Findings from a study published in Current Biology, led by researchers from the Hebrew University of Jerusalem, evaluated the impact of a gene therapy to target CNGA3-achromatopsia (color blindness).
Start with CNGA3.
The CNGA3 gene provides instructions for making one part of the cone photoreceptor cyclic nucleotide-gated (CNG) channel, which are found solely in the cone photoreceptor cells within the retina.
And CNGA3-achromatopsia?
CNGA3-achromatopsia is a rare autosomal recessive condition in which patients only have rod photoreceptor-driven vision from birth.
As one of the few forms of color blindness that is caused by bi-allelic genetic mutations, this gene therapy offers an innovative approach to managing this congenital condition.
Now talk about the study.
Within a limited-scale study, four participants (three adults and a 7-year-old child) underwent monocular retinal gene augmentation therapy.
This involves delivering a functional copy of the CNGA3 gene (a cone-specific opsin promoter) to the subretinal region using a viral vector.
The goal was to have the intact CNGA3 gene correct the faulty genes in the rod cells.
How was visual perception measured?
Following this treatment therapy, the research team designed three consecutive experiments to measure participants’ ability to assess:
- Color lightness
- Color detection (defined as the ability to distinguish a colored stimulus from a grayscale one)
- Color saliency
Findings?
Shortly after treatment was administered, there were no significant changes in patients’ visual perception, though some cortical changes were noted by the researchers.
That’s it?
Not quite … in subsequent months, some participants began perceiving shades of gray differently compared to before the treatment.
Eventually, the patients consistently reported being able to see red objects against dark backgrounds.
Go on…
When contrasted to the patients’ untreated eyes—and while the perceived lightness of different colors was generally similar between the eyes—the patients could detect a colored stimulus only in their treated eyes.
Why was this the case?
The research team hypothesized that treated CNGA3-achromatopsia patients could perceive a stimulus’ color attribute, although in a form that is different and at limited capacity in comparison with patients with intact color vision.
Paint me a picture of how patients’ vision changed.?

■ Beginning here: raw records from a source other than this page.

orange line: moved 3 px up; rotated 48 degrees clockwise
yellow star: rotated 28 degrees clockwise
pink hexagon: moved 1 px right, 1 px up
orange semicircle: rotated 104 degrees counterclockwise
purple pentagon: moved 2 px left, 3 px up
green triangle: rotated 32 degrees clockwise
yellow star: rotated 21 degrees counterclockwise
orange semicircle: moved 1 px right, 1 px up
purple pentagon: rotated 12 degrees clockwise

The study participants explained that their visual perception of red stimuli “glows differently, shines, or appears on a different plane than the background” following treatment.

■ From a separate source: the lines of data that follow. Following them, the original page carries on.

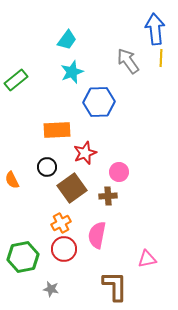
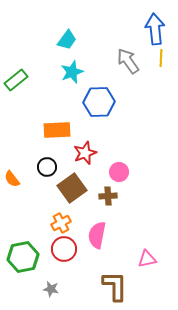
orange semicircle: moved 1 px up; rotated 12 degrees counterclockwise
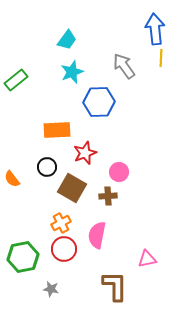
gray arrow: moved 4 px left, 5 px down
brown square: rotated 24 degrees counterclockwise
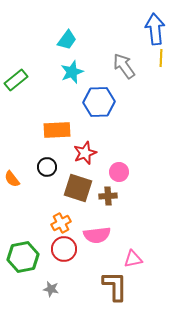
brown square: moved 6 px right; rotated 12 degrees counterclockwise
pink semicircle: rotated 108 degrees counterclockwise
pink triangle: moved 14 px left
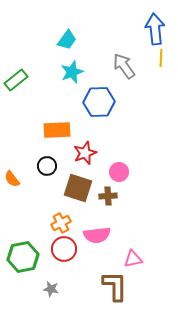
black circle: moved 1 px up
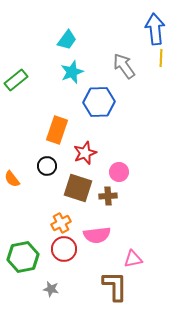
orange rectangle: rotated 68 degrees counterclockwise
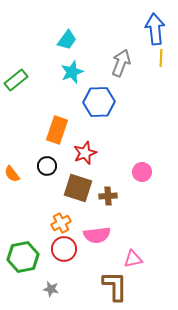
gray arrow: moved 3 px left, 3 px up; rotated 56 degrees clockwise
pink circle: moved 23 px right
orange semicircle: moved 5 px up
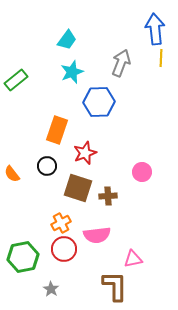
gray star: rotated 21 degrees clockwise
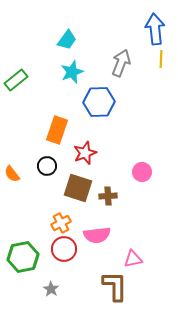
yellow line: moved 1 px down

So is this the first study of its kind?
Sorta … but no.
The study authors compared this study to a similar animal model experiment conducted with sheep, wherein the gene therapy produced the complete restoration of color vision.
To note, rod cells in sheep with achromatopsia remained dormant.

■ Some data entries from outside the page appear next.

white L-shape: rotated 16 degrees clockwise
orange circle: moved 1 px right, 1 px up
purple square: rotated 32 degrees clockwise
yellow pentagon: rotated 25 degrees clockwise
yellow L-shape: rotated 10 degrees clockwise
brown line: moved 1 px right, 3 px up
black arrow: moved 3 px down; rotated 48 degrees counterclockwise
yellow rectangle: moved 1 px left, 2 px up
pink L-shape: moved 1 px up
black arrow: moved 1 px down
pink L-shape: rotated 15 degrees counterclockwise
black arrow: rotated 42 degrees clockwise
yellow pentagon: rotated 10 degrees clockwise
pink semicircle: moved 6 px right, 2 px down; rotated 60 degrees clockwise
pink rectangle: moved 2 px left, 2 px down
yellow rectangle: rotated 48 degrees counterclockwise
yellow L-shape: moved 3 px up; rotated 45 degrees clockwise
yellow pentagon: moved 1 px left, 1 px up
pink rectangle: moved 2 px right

How does this compare to humans?
As such, treating achromatopsia in humans proves more difficult because the activity of rod cells is necessary for night vision, causing interference with color perception during daylight hours.
Tell me more.
Lead author Ayelet McKyton, PhD, hypothesized that the active rod cells in the participants’ eyes could have hindered the signals created by the treated cone cells, consequently preventing restoration of color vision.
Simultaneously, the insensitivity of rod cells to red light wavelength may illustrate why the study participants could perceive red objects while still being unable to identify other colors.
Gotcha. Any treatment limitations?
Further studies are likely required to improve the treatment results.
For example, the study authors proposed that the suppression of rod cell activity could allow patients to partially restore color vision without reducing their daytime visual perception.
Take home.
According to the study authors, the results of this pioneering study demonstrate the potential for developing future gene therapy treatments to regain full functionality of color vision in patients with achromatopsia.
Next steps?
The research team will continue to monitor the study participants, which may lead to performing an additional round of treatment in the untreated eye with the hope of potentially improving their visual capabilities.